Here's Mahern's letter:
In his Dec. 21 column, Matt Tully sets out to examine possible threats to Indianapolis successfully competing with suburban counties for taxpaying residents. Instead of exploring possible solutions to the serious and vexing crime problem facing our city, Tully instead settles for a full-throated personal attack against me.
He accuses me of political partisanship and failing to offer alternatives to the Ballard administration’s policies and proposals with which I have I disagreed. The fact is I have raised legitimate concerns regarding tax increment financing economic development policies that I believe were overused by the last two Indianapolis mayors, one a Republican and one a Democrat. My concerns about TIF are echoed by fiscally conservative Republicans in Hamilton County.
Mayor Ballard proposed balancing the 2013 budget on the backs of homeowners by raising their property tax bills by more than $8 million, these being the very people Tully suggest we are in fierce competition with the suburbs for. I suggested instead that the Capital Improvement Board should finally pay something for the large amounts of public safety resources used during the conventions and Pacers and Colts games held in CIB facilities. That seemed only fair to me. In response, the CIB threated a lawsuit, citing it lacked money to share with the city, only to turn around and give yet another $10 million to the Pacers on top of the previous $33.5 million it forked over during the last four years.
It is not helpful to give short shrift to the crime problem in Indianapolis. We all need to thoughtfully discuss the impact of crime and the importance of public safety funding. My now months-old invitation to Tully to join me for a chat still stands. All he needs to do is pick up the phone and return my call.
Brian Mahern
City-County Councilman
Indianapolis

Friday, December 21, 2012

You Can't Fix Wilfull Ignorance and Greed

Its very unfortunate for Indianapolis that Matt Tully has an opinion column in which he can toss about misinformation and press for more of your tax dollars to be spent on his neighborhood's pet projects.  And its very unfortunate that he does that, not by providing well reasoned arguments, rather, by maligning one of the few elected officials still willing to stand up for sensible government that will not break our economy and who presses for sustainable funding for police, fire, libraries, schools, and other basic services that benefit all of us, rather than the few.

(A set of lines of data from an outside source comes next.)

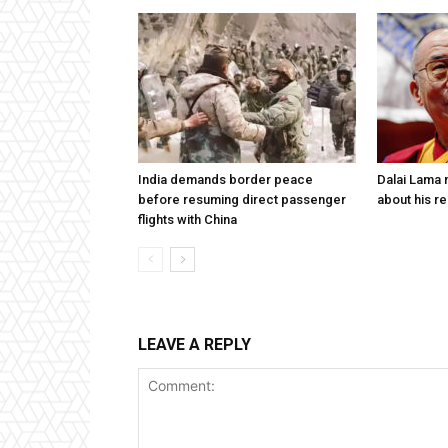
India demands border peace
Dalai Lama n
before resuming direct passenger
about his re
flights with China
LEAVE A REPLY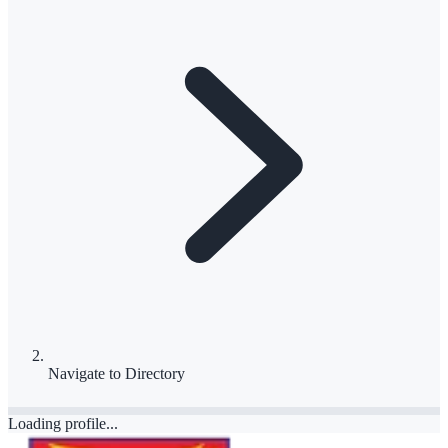
Navigate to
Directory
Loading profile...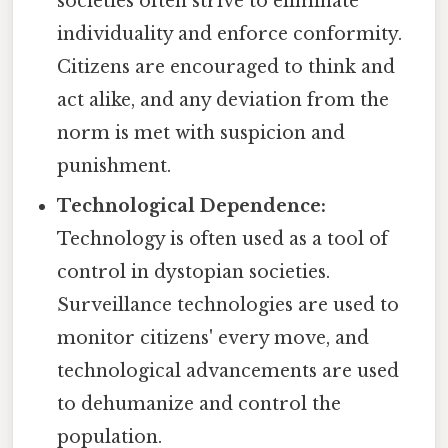
societies often strive to eliminate
individuality and enforce conformity.
Citizens are encouraged to think and
act alike, and any deviation from the
norm is met with suspicion and
punishment.
Technological Dependence:
Technology is often used as a tool of
control in dystopian societies.
Surveillance technologies are used to
monitor citizens' every move, and
technological advancements are used
to dehumanize and control the
population.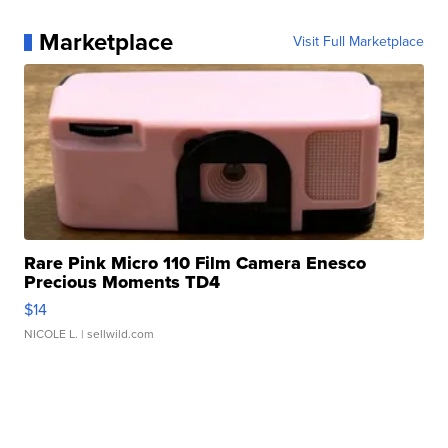
Marketplace
Visit Full Marketplace
Rare Pink Micro 110 Film Camera Enesco
Precious Moments TD4
$14
NICOLE L.
| sellwild.com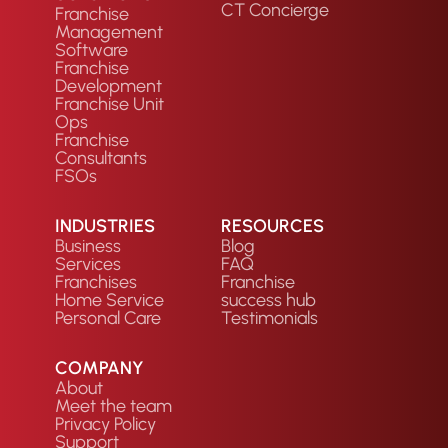
CT Concierge
Franchise
Management
Software
Franchise
Development
Franchise Unit
Ops
Franchise
Consultants
FSOs
INDUSTRIES
RESOURCES
Business
Blog
Services
FAQ
Franchises
Franchise
Home Service
success hub
Personal Care
Testimonials
COMPANY
About
Meet the team
Privacy Policy
Support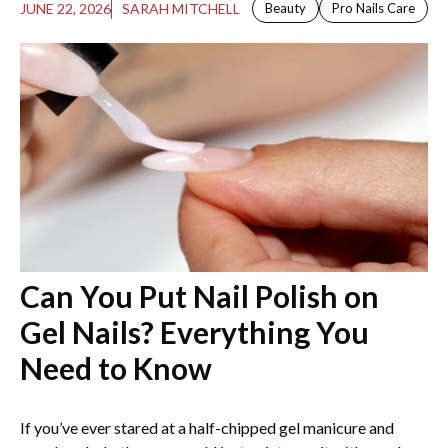
JUNE 22, 2026
SARAH MITCHELL
Beauty
Pro Nails Care
Can You Put Nail Polish on
Gel Nails​? Everything You
Need to Know
If you’ve ever stared at a half-chipped gel manicure and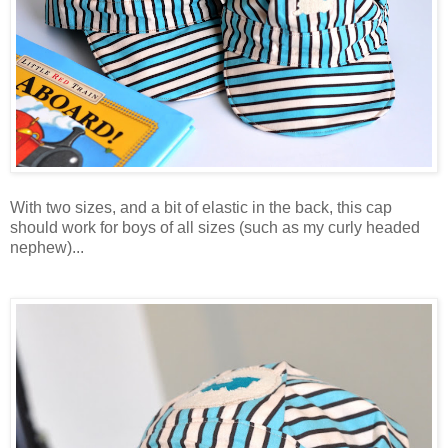
With two sizes, and a bit of elastic in the back, this cap
should work for boys of all sizes (such as my curly headed
nephew)...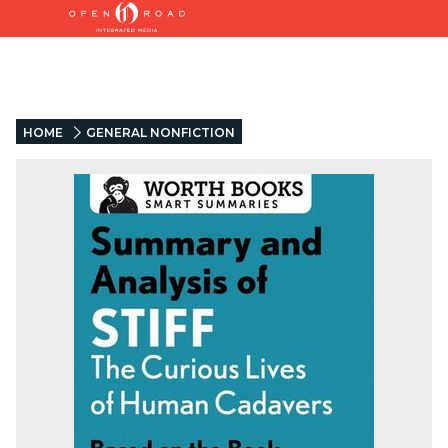
HOME
GENERAL NONFICTION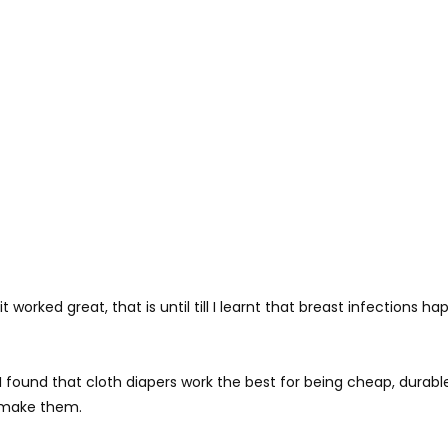
 worked great, that is until till I learnt that breast infections 
 I found that cloth diapers work the best for being cheap, dura
o make them.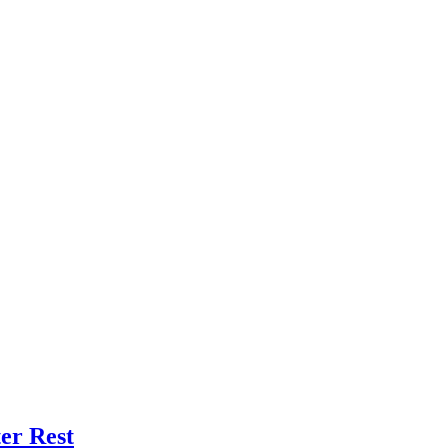
er Rest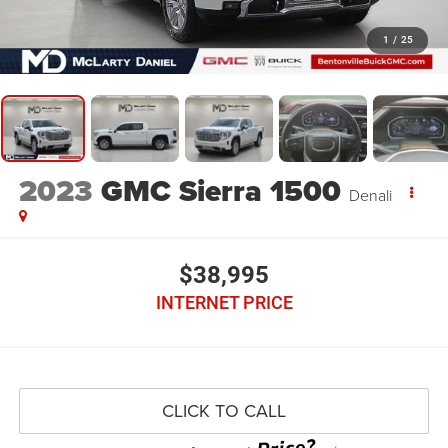
1
/
25
2023
GMC Sierra 1500
Denali
$38,995
INTERNET PRICE
CLICK TO CALL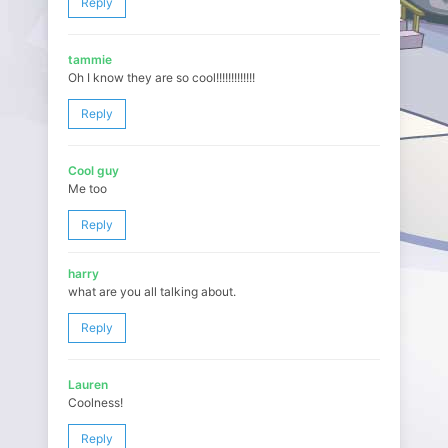
Reply
tammie
Oh I know they are so cool!!!!!!!!!!!!!
Reply
Cool guy
Me too
Reply
harry
what are you all talking about.
Reply
Lauren
Coolness!
Reply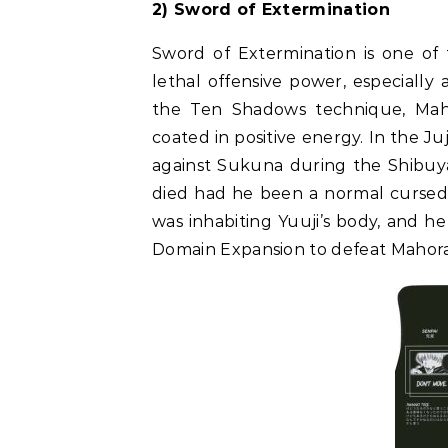
2) Sword of Extermination
Sword of Extermination is one of 
lethal offensive power, especially 
the Ten Shadows technique, Maho
coated in positive energy. In the 
against Sukuna during the Shibuya
died had he been a normal cursed 
was inhabiting Yuuji’s body, and h
Domain Expansion to defeat Mahor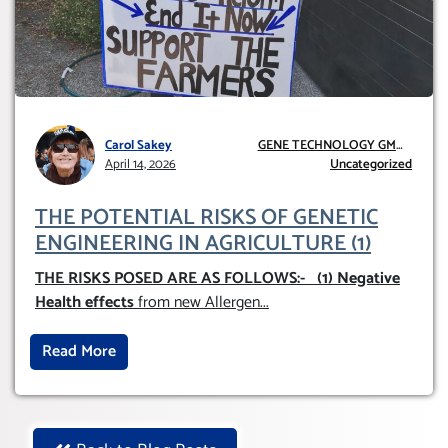
Carol Sakey
GENE TECHNOLOGY GMO
April 14, 2026
AND GE
Uncategorized
THE POTENTIAL RISKS OF GENETIC
ENGINEERING IN AGRICULTURE (1)
THE RISKS POSED ARE AS FOLLOWS:-
(1) Negative
Health effects
from new Allergen
...
Read More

Tully is in love with the government giving your tax money to private developers and campaign donors, and he really evidences no concern with what that does to the public's ability to finance basic services.  He stood in favor of the Mass Ave TIF, that robs known tax proceeds to pour money into an area already building and thriving.  He stands in favor of the well to do in his own neighborhood and those neighborhoods nearby, to decide how THEIR tax dollars will be spent, while all the rest of us chumps can chip in to make sure his neighbors get police and firefighters to their door whenever they dial 911.  He cries a good game about the schools - but lets see where he sends his child.

But, the lowest point is reached when he maligns Councillor Brian Mahern, one of the last, if not the last, elected official willing to speak publicly of our need to be cautious about the use of TIFs, and who will acknowledge aloud that the more tax revenues we corral inside TIFs, the less money we have to fund basic services.

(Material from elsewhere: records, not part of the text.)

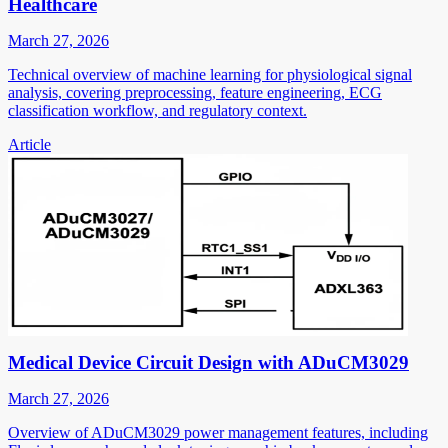
Healthcare
March 27, 2026
Technical overview of machine learning for physiological signal
analysis, covering preprocessing, feature engineering, ECG
classification workflow, and regulatory context.
Article
Medical Device Circuit Design with ADuCM3029
March 27, 2026
Overview of ADuCM3029 power management features, including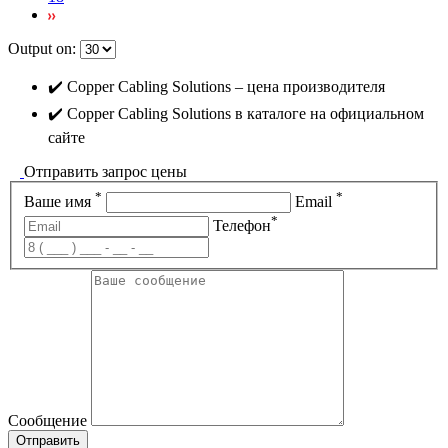
Output on:
✔️ Copper Cabling Solutions – цена производителя
✔️ Copper Cabling Solutions в каталоге на официальном
сайте
Отправить запрос цены
*
*
Ваше имя
Email
*
Телефон
Сообщение
Отправить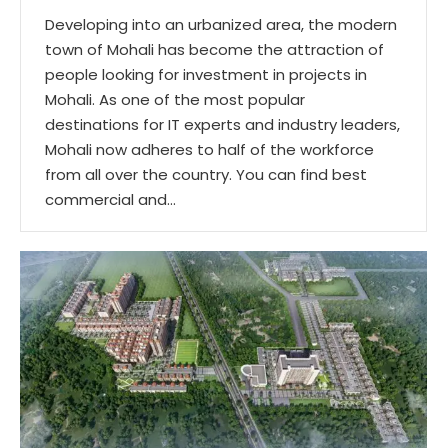
Developing into an urbanized area, the modern
town of Mohali has become the attraction of
people looking for investment in projects in
Mohali. As one of the most popular
destinations for IT experts and industry leaders,
Mohali now adheres to half of the workforce
from all over the country. You can find best
commercial and…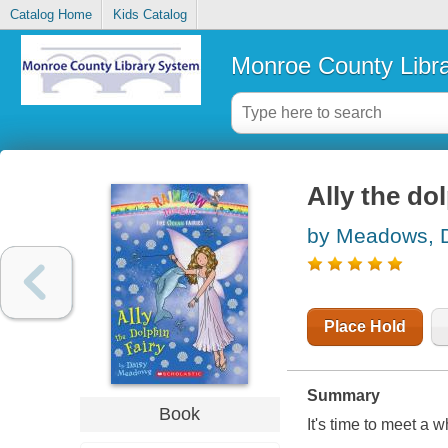
Catalog Home
Kids Catalog
Monroe County Libr
Ally the dol
by Meadows, 
Place Hold
Summary
Book
It's time to meet a 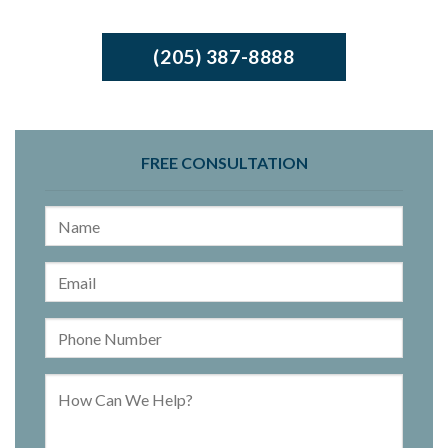
(205) 387-8888
FREE CONSULTATION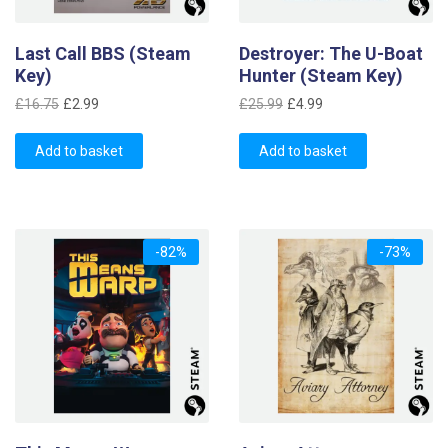
Last Call BBS (Steam
Destroyer: The U-Boat
Key)
Hunter (Steam Key)
Original
Current
Original
Current
£
16.75
£
2.99
£
25.99
£
4.99
price
price
price
price
was:
is:
was:
is:
Add to basket
Add to basket
£16.75.
£2.99.
£25.99.
£4.99.
-82%
-73%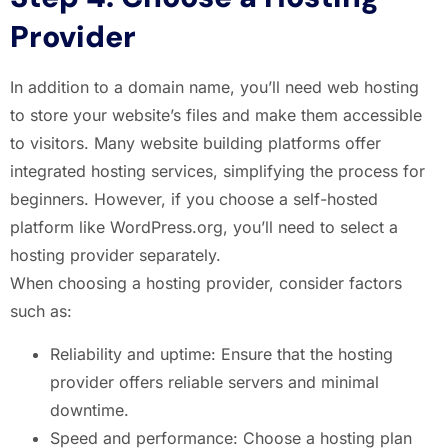
Provider
In addition to a domain name, you’ll need web hosting
to store your website’s files and make them accessible
to visitors. Many website building platforms offer
integrated hosting services, simplifying the process for
beginners. However, if you choose a self-hosted
platform like WordPress.org, you’ll need to select a
hosting provider separately.
When choosing a hosting provider, consider factors
such as:
Reliability and uptime: Ensure that the hosting
provider offers reliable servers and minimal
downtime.
Speed and performance: Choose a hosting plan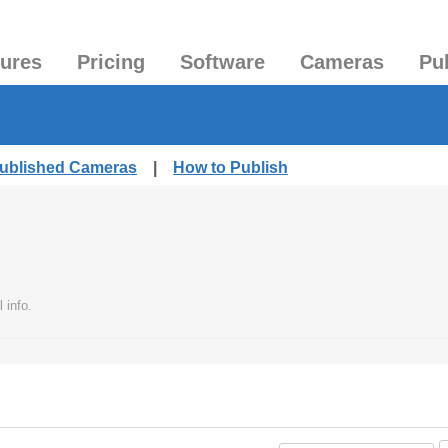
tures
Pricing
Software
Cameras
Pu
Published Cameras
|
How to Publish
 info.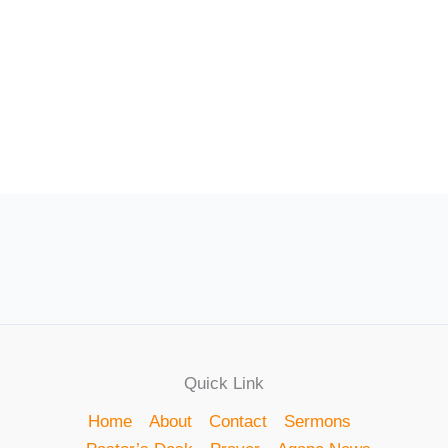
Quick Link
Home
About
Contact
Sermons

The pressure to frivolously spend, to ignore that each decision has pros and cons to be weighed, to follow the lead of those whose only goal is to feather their own nests, that pressure is great and has caused most who truly understand the impact of TIFs and corporate welfare to stand down and only whisper the truth among known allies rather than spread that truth further.

The sky is blue.  Water is wet.  And, like it or not, TIFs have consequences.

I had thought Tully was a reasoning person.  But, he has proven me wrong.  He just wants you to foot the bill for his basic services so he and his well off pals can give thier's to developers to make their neighborhoods more fun.

The old myths - that tax money before a TIF is established continues to flow to the schools and police, and that the bankrolled developments will spur free market development - continue to be pressed by those like Tully.  Meanwhile, the Mass Ave TIF and the Mid-North TIF stand on its head, the traditional use of TIFs to help struggling neighborhoods pull out of great need.  Now TIFs are to aid the well to do and to boost areas that are already seeing the free market work.

In the age of tax caps, unexamined TIFs and their unfettered use, will grind on our City's economy.  Then folks like Tully will leave because there are even fewer police and firefighters to cover our whole county, fewer tax dollars reaching the library and the schools and IndyGo.  And, instead of TIFs making his neighborhood more enticing to executives, it will make everyone more fearful of living anywhere in Marion County - fearful of crime as well as fearful of providing a very weak start in life for their children.

Friday, September 28, 2012

Matt Tully - Wrong on TIFs - Not Just Merely Wrong; Most Sincerely Wrong

There is no doubt the IndyStar columnist, Matt Tully, is a talented writer.  As a person, Tully's opinion is of no more importance than the next guy's.  As a paid opiner for the Star, with its wide reach, his opinions are amplified in the community.  With that reach, and with being a journalist, one would hope Tully would be fastidious in checking what he promotes as facts.  Unfortunately, in his column on the proposed Mid-North TIF, Tully fails the accuracy test.

Tully repeats that tired old fairy tale that TIFs only capture new development.
First, the TIF captures only new property tax revenue -- meaning money from new investment over and above what is already collected.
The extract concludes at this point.